When writing long complex SELECT statements try to limit the result to one record.
For instance, assume you have this gigantic enormous awesome CMS system and you have to write internal reports because the reports that come with it are horrendous. You notice that there are about 500 tables. Your select statement joins 30 of these tables. Your result should limit your row count by using a WHERE clause.
My advice is to rather then get all this code written and generalized for all cases, break the problem up and use WHERE and limit the row count to only say a record. Check all fields, if they look ok, break it up and let your code return more rows. Only after further checking should you generalize.
It bites a lot of us who keep adding more and more joins until it seems to look ok, but only after Joe Blow the accountant runs the report does he realize that the PO for 4 million was really the telephone bill for the entire year. Somehow that join got messed up!
One option would be to use your natural keys.
More practically, Red Gate SQL Prompt picks the FK columns for me.
I also tend to build up one JOIN at a time to see how things look.
If you have a visualization or diagramming tool for your SQL statements, you can follow the joins visually, and any errors will become immediately apparent, provided you have followed a sensible naming scheme for your primary and foreign keys.

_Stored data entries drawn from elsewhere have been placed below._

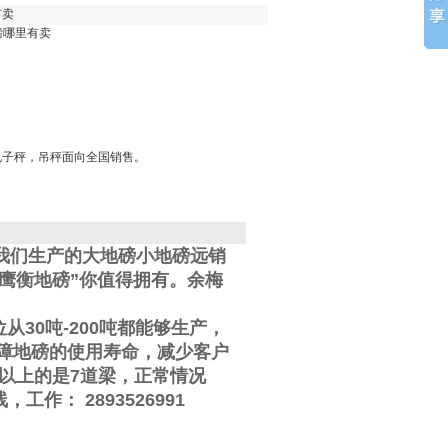
有卖
磅哪里有卖
电子秤，吊秤面向全国销售。
我们生产的大地磅小地磅远销
鹰衡地磅”你值得拥有。
余梅
位从
30
吨
-200
吨都能够生产，
障地磅的使用寿命，减少客户
以上的是
7
道梁，正常情况
线
，工作
：
2893526991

Your column names should take care of this unless you named them all "ID". Are you writing multiple select statement using the same tables? You may want to create views for the more common ones.

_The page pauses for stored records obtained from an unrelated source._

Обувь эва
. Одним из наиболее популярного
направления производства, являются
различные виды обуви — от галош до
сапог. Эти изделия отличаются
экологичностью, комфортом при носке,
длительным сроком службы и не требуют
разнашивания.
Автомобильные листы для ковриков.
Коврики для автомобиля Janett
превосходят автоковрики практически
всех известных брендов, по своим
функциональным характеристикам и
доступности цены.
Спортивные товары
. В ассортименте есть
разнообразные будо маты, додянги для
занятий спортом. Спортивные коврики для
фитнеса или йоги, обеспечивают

If you're using SQL Server, you can use GUID columns as primary keys (that's what we do). You won't have problems with collisions again.
You could use GUIDs as your primary keys, but it has its pros and cons.
This pro is actually not mentioned on that page.
I have never tried doing this myself - I use a tool on top of SQL that makes incorrect joins very unlikely, so I don't have this problem. I just thought I'd mention it as another option though!
For IDs use TableNameID, for example for table Person, use PersonID
Use db model and look at the drawing when writing queries.
This way join looks like:
... ON p.PersonID = d.PersonID
as opposed to:
... ON p.ID = d.ID
Auto-increment integer PKs are among your best friends.